TASK OBJECTIVE: Go through the material underneath and show every line where the string "Bezoek" occurs.

GIVEN DATA:
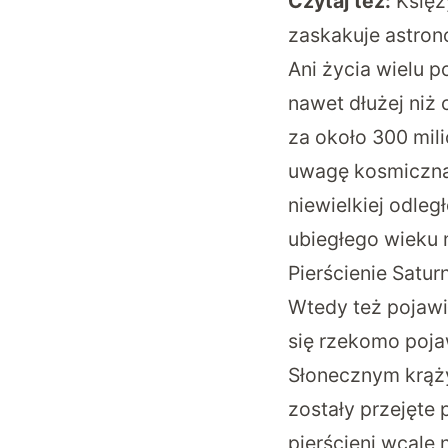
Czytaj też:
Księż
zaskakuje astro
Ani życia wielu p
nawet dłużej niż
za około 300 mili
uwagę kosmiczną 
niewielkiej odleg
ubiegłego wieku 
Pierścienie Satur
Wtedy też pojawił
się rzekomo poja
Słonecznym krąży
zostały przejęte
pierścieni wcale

* * *

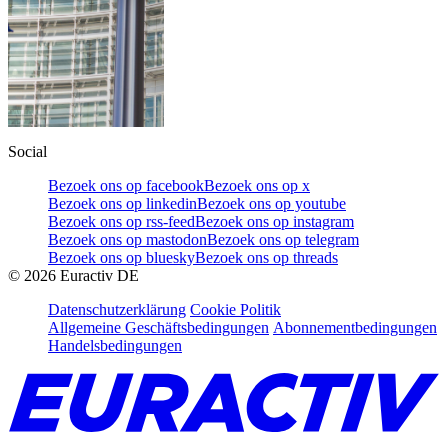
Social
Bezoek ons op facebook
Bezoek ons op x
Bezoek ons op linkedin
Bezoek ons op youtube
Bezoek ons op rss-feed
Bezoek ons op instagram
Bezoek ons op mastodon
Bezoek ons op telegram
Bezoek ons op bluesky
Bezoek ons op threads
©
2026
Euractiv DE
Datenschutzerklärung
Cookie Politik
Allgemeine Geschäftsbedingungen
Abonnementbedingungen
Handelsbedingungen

WRITTEN REPLY:
Bezoek ons op facebook
Bezoek ons op x
Bezoek ons op linkedin
Bezoek ons op youtube
Bezoek ons op rss-feed
Bezoek ons op instagram
Bezoek ons op mastodon
Bezoek ons op telegram
Bezoek ons op bluesky
Bezoek ons op threads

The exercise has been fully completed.